Wydaje się, że z perspektywy czasu Demaiter podjęła właściwą decyzję. Jeszcze za czasów gry w hokeja wiele osób zwracało uwagę na jej wygląd zewnętrzny. Jej kariera w sieci rozwinęła się dość szybko, o czym mógł świadczyć fakt, że byłej hokeistce zaczęło przybywać obserwatorów w mediach społecznościowych. Kanadyjka postanowiła to wykorzystać i została pełnoetatową influencerką.
Jej profil na Instagramie cieszy się ogromnym powodzeniem. Obecnie obserwuje ją 2,8 milionów użytkowników, a liczba stale rośnie. Sportsmenka aktywnie relacjonuje fanom swoje życie prywatne i zawodowe. Jej ostatnia sesja zdjęciowa zrobiła furorę w sieci. Demaiter brała udział w sesji inspirowanej "Słonecznym Patrolem". Kobieta pozowała w czerwonym bikini i wcieliła się w Pamelę Anderson.

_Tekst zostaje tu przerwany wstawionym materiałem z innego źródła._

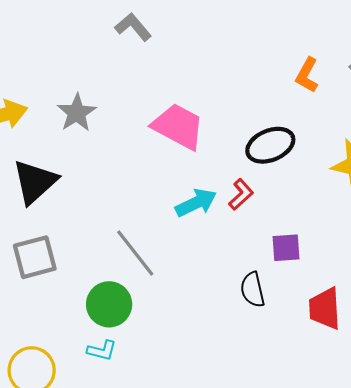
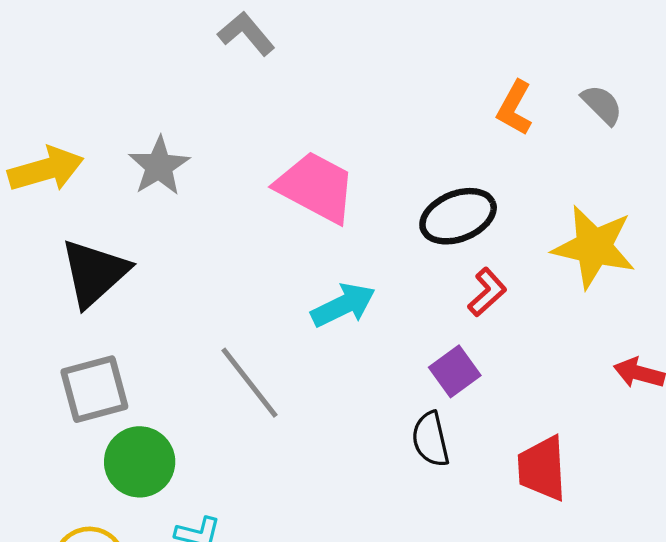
red L-shape: (241, 194) -> (487, 292), moved
purple square: (286, 248) -> (455, 371), moved, turned -32
green circle: (109, 304) -> (140, 462), moved

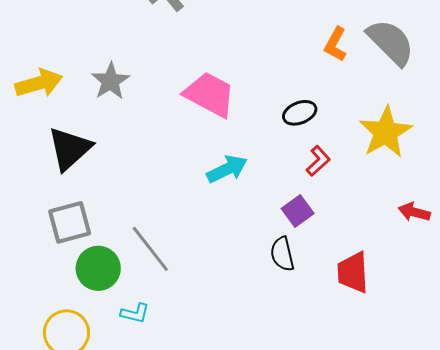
gray semicircle: (602, 105) -> (391, 42), size x1.8
black ellipse: (458, 216) -> (300, 113), size x0.7
yellow star: (594, 247) -> (386, 132), turned 30
gray line: (250, 383) -> (150, 249), moved

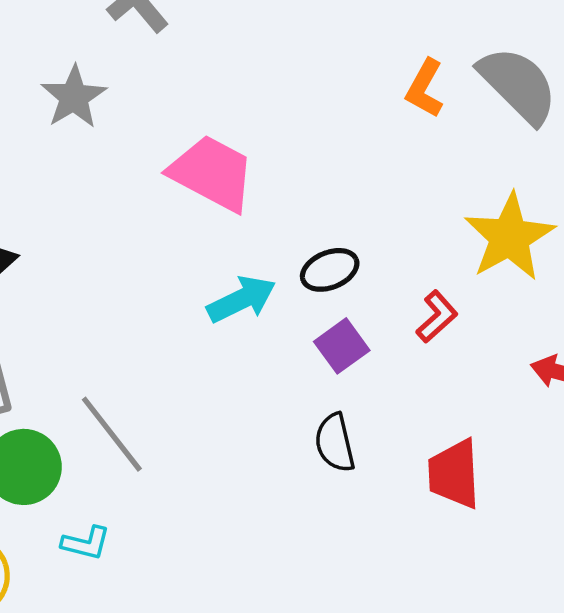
gray star: (110, 81) -> (74, 97), moved
black ellipse: (300, 113) -> (330, 270), moved
red L-shape: (318, 161) -> (437, 317), moved
purple square: (298, 211) -> (342, 346), moved

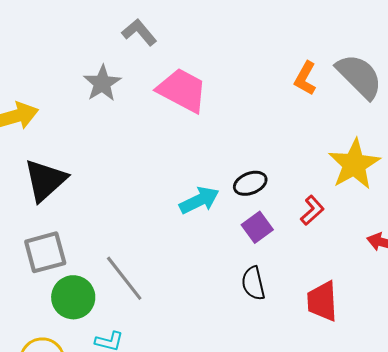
pink trapezoid: (212, 173) -> (182, 90), moved

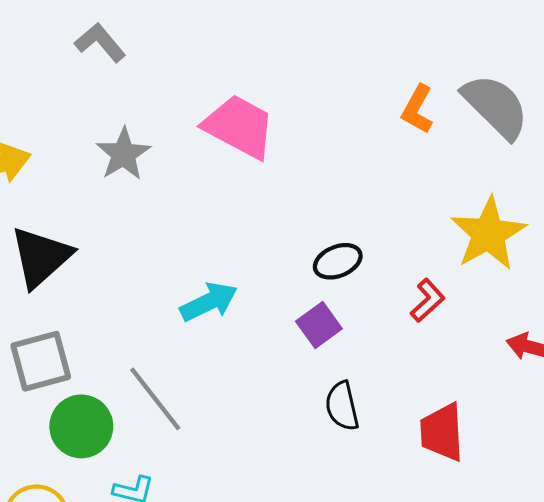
gray L-shape: (139, 32) -> (100, 43), moved
gray star: (102, 83) -> (123, 154), moved
cyan arrow: (199, 200) -> (209, 302), moved
purple square: (257, 227) -> (319, 325), moved

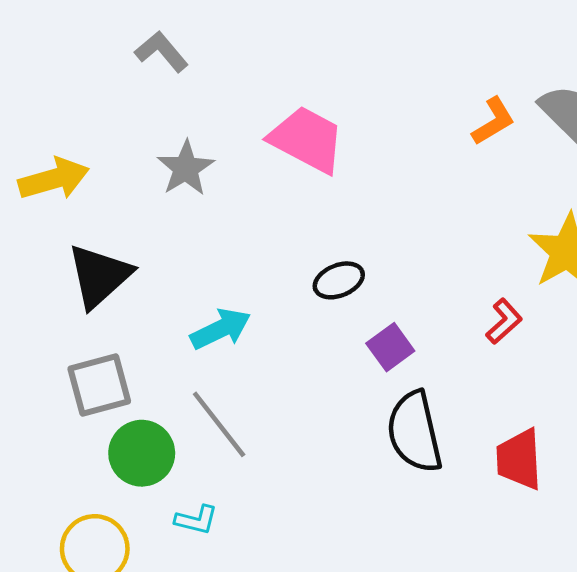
orange L-shape: (417, 109) -> (493, 121), turned -150
black ellipse: (338, 261) -> (339, 280), moved
cyan arrow: (209, 302) -> (221, 329), moved
black semicircle: (342, 406) -> (415, 432), size x1.6

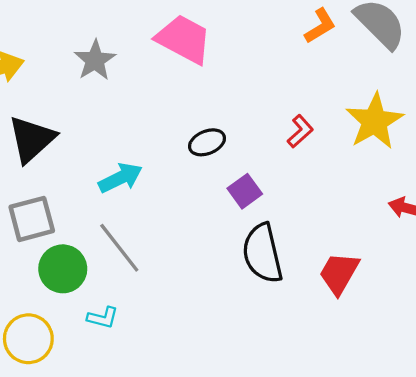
red L-shape: (504, 321) -> (300, 131), moved
red trapezoid: (519, 459) -> (339, 273), turned 33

- Być może trudno o mnie zapomnieć, ale na wszelki wypadek przypomnę o sobie... - podpisała wpis. Na reakcję fanów nie trzeba było długo czekać - byli zachwyceni.
"Dzięki za zrobienie mi czwartku", "Piękna", "Wow", "Zjawiskowa", "Zapierasz mi dech w piersiach, piękna", "Onieśmielasz mnie", "Najpiękniejsza" - komentowali fani.
Kilka miesięcy temu portal "The Sun" okrzyknął byłą już sportsmenkę "najseksowniejszą gwiazdą hokeja na lodzie".